EXERCISE ::
Restate every line below word for word, but drop each picture.
───── RECORDS FOR THIS TASK ─────
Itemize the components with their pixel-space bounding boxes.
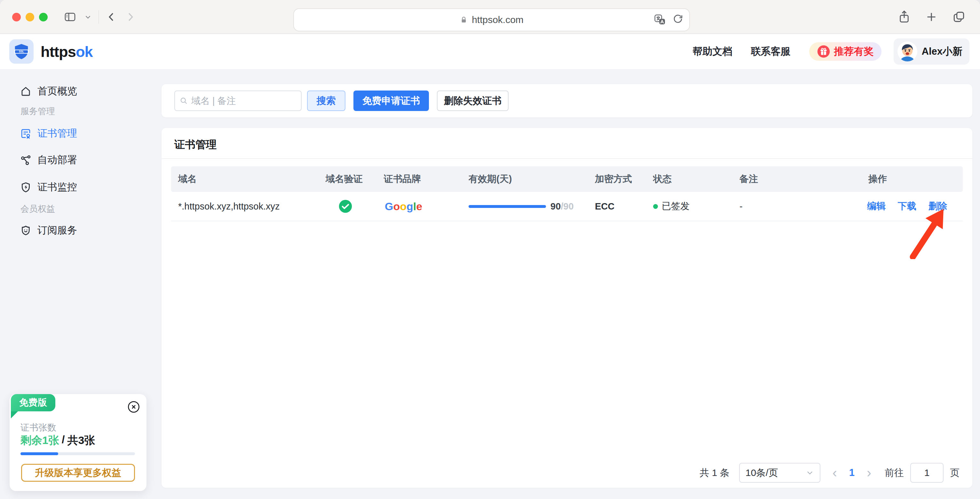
cell-remark: - bbox=[740, 192, 743, 221]
new-tab-icon[interactable] bbox=[925, 11, 938, 23]
delete-expired-button[interactable]: 删除失效证书 bbox=[437, 91, 509, 111]
brand-wordmark: httpsok bbox=[41, 43, 93, 60]
sidebar-item-subscription-service[interactable]: 订阅服务 bbox=[20, 221, 77, 240]
brand-text-dark: https bbox=[41, 43, 76, 60]
cell-actions: 编辑 下载 删除 bbox=[867, 192, 947, 221]
nav-contact-support[interactable]: 联系客服 bbox=[751, 45, 791, 58]
sidebar-toggle-icon[interactable] bbox=[63, 11, 77, 23]
prev-page-button[interactable]: ‹ bbox=[832, 466, 837, 480]
card-title: 证书管理 bbox=[174, 138, 216, 152]
avatar bbox=[897, 41, 917, 61]
page-size-select[interactable]: 10条/页 bbox=[739, 463, 820, 483]
verified-check-icon bbox=[338, 192, 352, 221]
cell-validity: 90 /90 bbox=[469, 192, 574, 221]
sidebar-item-certificate-monitoring[interactable]: 证书监控 bbox=[20, 178, 77, 196]
search-box bbox=[174, 91, 302, 111]
back-icon[interactable] bbox=[106, 11, 118, 23]
sidebar-section-service-management: 服务管理 bbox=[21, 106, 55, 117]
forward-icon[interactable] bbox=[124, 11, 136, 23]
browser-window: httpsok.com bbox=[0, 0, 980, 499]
address-bar-tools bbox=[654, 9, 684, 31]
sidebar-item-label: 证书监控 bbox=[37, 180, 77, 194]
edit-link[interactable]: 编辑 bbox=[867, 200, 886, 213]
total-count: 共3张 bbox=[67, 433, 95, 448]
pagination: 共 1 条 10条/页 ‹ 1 › 前往 页 bbox=[700, 463, 959, 483]
tab-overview-icon[interactable] bbox=[952, 10, 966, 24]
table-header: 域名 域名验证 证书品牌 有效期(天) 加密方式 状态 备注 操作 bbox=[171, 166, 963, 192]
sidebar-section-member-benefits: 会员权益 bbox=[21, 203, 55, 215]
translate-icon[interactable] bbox=[654, 13, 666, 26]
sidebar-chevron-icon[interactable] bbox=[84, 13, 91, 21]
goto-label: 前往 bbox=[885, 466, 904, 480]
goto-page-input[interactable] bbox=[910, 463, 943, 483]
plan-progress-fill bbox=[21, 452, 58, 455]
col-brand: 证书品牌 bbox=[384, 166, 421, 192]
home-icon bbox=[20, 86, 32, 97]
validity-progress-bar bbox=[469, 205, 546, 208]
nav-help-docs[interactable]: 帮助文档 bbox=[693, 45, 732, 58]
upgrade-button[interactable]: 升级版本享更多权益 bbox=[21, 464, 135, 482]
status-dot-icon bbox=[653, 204, 658, 209]
page-size-value: 10条/页 bbox=[746, 466, 778, 480]
reload-icon[interactable] bbox=[672, 14, 684, 26]
browser-nav-group bbox=[63, 0, 136, 33]
next-page-button[interactable]: › bbox=[867, 466, 871, 480]
main-content: 搜索 免费申请证书 删除失效证书 证书管理 域名 域名验证 证书品牌 有效期(天… bbox=[162, 69, 980, 499]
cell-domain: *.httpsok.xyz,httpsok.xyz bbox=[178, 192, 280, 221]
close-window-button[interactable] bbox=[12, 13, 21, 21]
browser-toolbar: httpsok.com bbox=[0, 0, 980, 34]
referral-reward-badge[interactable]: 推荐有奖 bbox=[809, 42, 881, 61]
deploy-nodes-icon bbox=[20, 154, 32, 166]
cell-encryption: ECC bbox=[595, 192, 614, 221]
toolbar-card: 搜索 免费申请证书 删除失效证书 bbox=[162, 84, 972, 118]
plan-tag-free: 免费版 bbox=[11, 394, 55, 412]
sidebar-item-home-overview[interactable]: 首页概览 bbox=[20, 82, 77, 100]
sidebar-item-label: 证书管理 bbox=[37, 127, 77, 140]
share-icon[interactable] bbox=[897, 10, 911, 24]
sidebar-item-certificate-management[interactable]: 证书管理 bbox=[20, 124, 77, 143]
address-bar[interactable]: httpsok.com bbox=[293, 8, 690, 31]
search-button[interactable]: 搜索 bbox=[307, 91, 345, 111]
delete-link[interactable]: 删除 bbox=[929, 200, 947, 213]
plan-progress-track bbox=[21, 452, 135, 455]
address-url: httpsok.com bbox=[472, 14, 523, 25]
certificate-count-value: 剩余1张 / 共3张 bbox=[21, 433, 95, 448]
col-remark: 备注 bbox=[740, 166, 758, 192]
page-body: 首页概览 服务管理 证书管理 自动部署 bbox=[0, 69, 980, 499]
count-separator: / bbox=[62, 433, 65, 448]
cell-status: 已签发 bbox=[653, 192, 690, 221]
sidebar: 首页概览 服务管理 证书管理 自动部署 bbox=[0, 69, 162, 499]
search-icon bbox=[180, 96, 188, 106]
svg-text:SSL: SSL bbox=[19, 50, 24, 53]
brand-text-accent: ok bbox=[76, 43, 93, 60]
window-controls bbox=[12, 13, 48, 21]
table-row: *.httpsok.xyz,httpsok.xyz Google 90 /90 … bbox=[171, 192, 963, 221]
browser-actions bbox=[897, 0, 966, 33]
user-name: Alex小新 bbox=[922, 45, 963, 58]
validity-current: 90 bbox=[550, 201, 561, 212]
sidebar-item-auto-deploy[interactable]: 自动部署 bbox=[20, 151, 77, 169]
status-text: 已签发 bbox=[662, 200, 690, 213]
search-input[interactable] bbox=[191, 95, 296, 106]
apply-certificate-button[interactable]: 免费申请证书 bbox=[353, 91, 429, 111]
close-icon[interactable] bbox=[127, 400, 141, 414]
site-header: SSL httpsok 帮助文档 联系客服 推荐有奖 bbox=[0, 34, 980, 69]
download-link[interactable]: 下载 bbox=[898, 200, 916, 213]
user-menu[interactable]: Alex小新 bbox=[894, 38, 969, 65]
pagination-total: 共 1 条 bbox=[700, 466, 729, 480]
card-divider bbox=[162, 158, 972, 159]
col-domain: 域名 bbox=[178, 166, 197, 192]
sidebar-item-label: 首页概览 bbox=[37, 84, 77, 98]
sidebar-item-label: 自动部署 bbox=[37, 153, 77, 167]
col-encryption: 加密方式 bbox=[595, 166, 632, 192]
referral-reward-label: 推荐有奖 bbox=[834, 45, 874, 58]
smile-badge-icon bbox=[20, 224, 32, 237]
zoom-window-button[interactable] bbox=[39, 13, 48, 21]
certificate-card: 证书管理 域名 域名验证 证书品牌 有效期(天) 加密方式 状态 备注 操作 *… bbox=[162, 128, 972, 488]
chevron-down-icon bbox=[806, 469, 814, 477]
brand-logo: SSL bbox=[9, 39, 33, 64]
page-number-1[interactable]: 1 bbox=[849, 467, 854, 478]
page-unit-label: 页 bbox=[950, 466, 959, 480]
minimize-window-button[interactable] bbox=[25, 13, 34, 21]
sidebar-item-label: 订阅服务 bbox=[37, 224, 77, 237]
─────
RESULT OF THE TASK ::
Itemize the components with their pixel-space bounding boxes.
cell-remark: - bbox=[740, 192, 743, 221]
new-tab-icon[interactable] bbox=[925, 11, 938, 23]
delete-expired-button[interactable]: 删除失效证书 bbox=[437, 91, 509, 111]
brand-wordmark: httpsok bbox=[41, 43, 93, 60]
sidebar-item-subscription-service[interactable]: 订阅服务 bbox=[20, 221, 77, 240]
brand-text-dark: https bbox=[41, 43, 76, 60]
cell-actions: 编辑 下载 删除 bbox=[867, 192, 947, 221]
nav-contact-support[interactable]: 联系客服 bbox=[751, 45, 791, 58]
sidebar-toggle-icon[interactable] bbox=[63, 11, 77, 23]
prev-page-button[interactable]: ‹ bbox=[832, 466, 837, 480]
card-title: 证书管理 bbox=[174, 138, 216, 152]
avatar bbox=[897, 41, 917, 61]
page-size-select[interactable]: 10条/页 bbox=[739, 463, 820, 483]
verified-check-icon bbox=[338, 192, 352, 221]
cell-validity: 90 /90 bbox=[469, 192, 574, 221]
sidebar-item-certificate-monitoring[interactable]: 证书监控 bbox=[20, 178, 77, 196]
search-box bbox=[174, 91, 302, 111]
back-icon[interactable] bbox=[106, 11, 118, 23]
sidebar-section-service-management: 服务管理 bbox=[21, 106, 55, 117]
forward-icon[interactable] bbox=[124, 11, 136, 23]
browser-window: httpsok.com bbox=[0, 0, 980, 499]
address-bar-tools bbox=[654, 9, 684, 31]
sidebar-item-label: 证书监控 bbox=[37, 180, 77, 194]
edit-link[interactable]: 编辑 bbox=[867, 200, 886, 213]
total-count: 共3张 bbox=[67, 433, 95, 448]
pagination: 共 1 条 10条/页 ‹ 1 › 前往 页 bbox=[700, 463, 959, 483]
tab-overview-icon[interactable] bbox=[952, 10, 966, 24]
table-header: 域名 域名验证 证书品牌 有效期(天) 加密方式 状态 备注 操作 bbox=[171, 166, 963, 192]
sidebar-section-member-benefits: 会员权益 bbox=[21, 203, 55, 215]
translate-icon[interactable] bbox=[654, 13, 666, 26]
sidebar-chevron-icon[interactable] bbox=[84, 13, 91, 21]
goto-label: 前往 bbox=[885, 466, 904, 480]
goto-page-input[interactable] bbox=[910, 463, 943, 483]
plan-progress-fill bbox=[21, 452, 58, 455]
col-brand: 证书品牌 bbox=[384, 166, 421, 192]
home-icon bbox=[20, 86, 32, 97]
validity-progress-bar bbox=[469, 205, 546, 208]
nav-help-docs[interactable]: 帮助文档 bbox=[693, 45, 732, 58]
upgrade-button[interactable]: 升级版本享更多权益 bbox=[21, 464, 135, 482]
status-dot-icon bbox=[653, 204, 658, 209]
page-size-value: 10条/页 bbox=[746, 466, 778, 480]
reload-icon[interactable] bbox=[672, 14, 684, 26]
browser-nav-group bbox=[63, 0, 136, 33]
next-page-button[interactable]: › bbox=[867, 466, 871, 480]
main-content: 搜索 免费申请证书 删除失效证书 证书管理 域名 域名验证 证书品牌 有效期(天… bbox=[162, 69, 980, 499]
cell-domain: *.httpsok.xyz,httpsok.xyz bbox=[178, 192, 280, 221]
close-window-button[interactable] bbox=[12, 13, 21, 21]
browser-toolbar: httpsok.com bbox=[0, 0, 980, 34]
referral-reward-badge[interactable]: 推荐有奖 bbox=[809, 42, 881, 61]
deploy-nodes-icon bbox=[20, 154, 32, 166]
cell-encryption: ECC bbox=[595, 192, 614, 221]
toolbar-card: 搜索 免费申请证书 删除失效证书 bbox=[162, 84, 972, 118]
plan-tag-free: 免费版 bbox=[11, 394, 55, 412]
sidebar-item-home-overview[interactable]: 首页概览 bbox=[20, 82, 77, 100]
sidebar-item-label: 证书管理 bbox=[37, 127, 77, 140]
share-icon[interactable] bbox=[897, 10, 911, 24]
sidebar-item-certificate-management[interactable]: 证书管理 bbox=[20, 124, 77, 143]
address-bar[interactable]: httpsok.com bbox=[293, 8, 690, 31]
search-button[interactable]: 搜索 bbox=[307, 91, 345, 111]
delete-link[interactable]: 删除 bbox=[929, 200, 947, 213]
plan-progress-track bbox=[21, 452, 135, 455]
address-url: httpsok.com bbox=[472, 14, 523, 25]
certificate-count-value: 剩余1张 / 共3张 bbox=[21, 433, 95, 448]
col-remark: 备注 bbox=[740, 166, 758, 192]
page-body: 首页概览 服务管理 证书管理 自动部署 bbox=[0, 69, 980, 499]
count-separator: / bbox=[62, 433, 65, 448]
cell-status: 已签发 bbox=[653, 192, 690, 221]
sidebar: 首页概览 服务管理 证书管理 自动部署 bbox=[0, 69, 162, 499]
search-icon bbox=[180, 96, 188, 106]
svg-text:SSL: SSL bbox=[19, 50, 24, 53]
brand-text-accent: ok bbox=[76, 43, 93, 60]
window-controls bbox=[12, 13, 48, 21]
table-row: *.httpsok.xyz,httpsok.xyz Google 90 /90 … bbox=[171, 192, 963, 221]
browser-actions bbox=[897, 0, 966, 33]
user-name: Alex小新 bbox=[922, 45, 963, 58]
validity-current: 90 bbox=[550, 201, 561, 212]
sidebar-item-auto-deploy[interactable]: 自动部署 bbox=[20, 151, 77, 169]
status-text: 已签发 bbox=[662, 200, 690, 213]
search-input[interactable] bbox=[191, 95, 296, 106]
apply-certificate-button[interactable]: 免费申请证书 bbox=[353, 91, 429, 111]
close-icon[interactable] bbox=[127, 400, 141, 414]
site-header: SSL httpsok 帮助文档 联系客服 推荐有奖 bbox=[0, 34, 980, 69]
download-link[interactable]: 下载 bbox=[898, 200, 916, 213]
user-menu[interactable]: Alex小新 bbox=[894, 38, 969, 65]
pagination-total: 共 1 条 bbox=[700, 466, 729, 480]
card-divider bbox=[162, 158, 972, 159]
col-domain: 域名 bbox=[178, 166, 197, 192]
sidebar-item-label: 首页概览 bbox=[37, 84, 77, 98]
sidebar-item-label: 自动部署 bbox=[37, 153, 77, 167]
col-encryption: 加密方式 bbox=[595, 166, 632, 192]
referral-reward-label: 推荐有奖 bbox=[834, 45, 874, 58]
smile-badge-icon bbox=[20, 224, 32, 237]
zoom-window-button[interactable] bbox=[39, 13, 48, 21]
certificate-card: 证书管理 域名 域名验证 证书品牌 有效期(天) 加密方式 状态 备注 操作 *… bbox=[162, 128, 972, 488]
chevron-down-icon bbox=[806, 469, 814, 477]
brand-logo: SSL bbox=[9, 39, 33, 64]
page-number-1[interactable]: 1 bbox=[849, 467, 854, 478]
page-unit-label: 页 bbox=[950, 466, 959, 480]
minimize-window-button[interactable] bbox=[25, 13, 34, 21]
sidebar-item-label: 订阅服务 bbox=[37, 224, 77, 237]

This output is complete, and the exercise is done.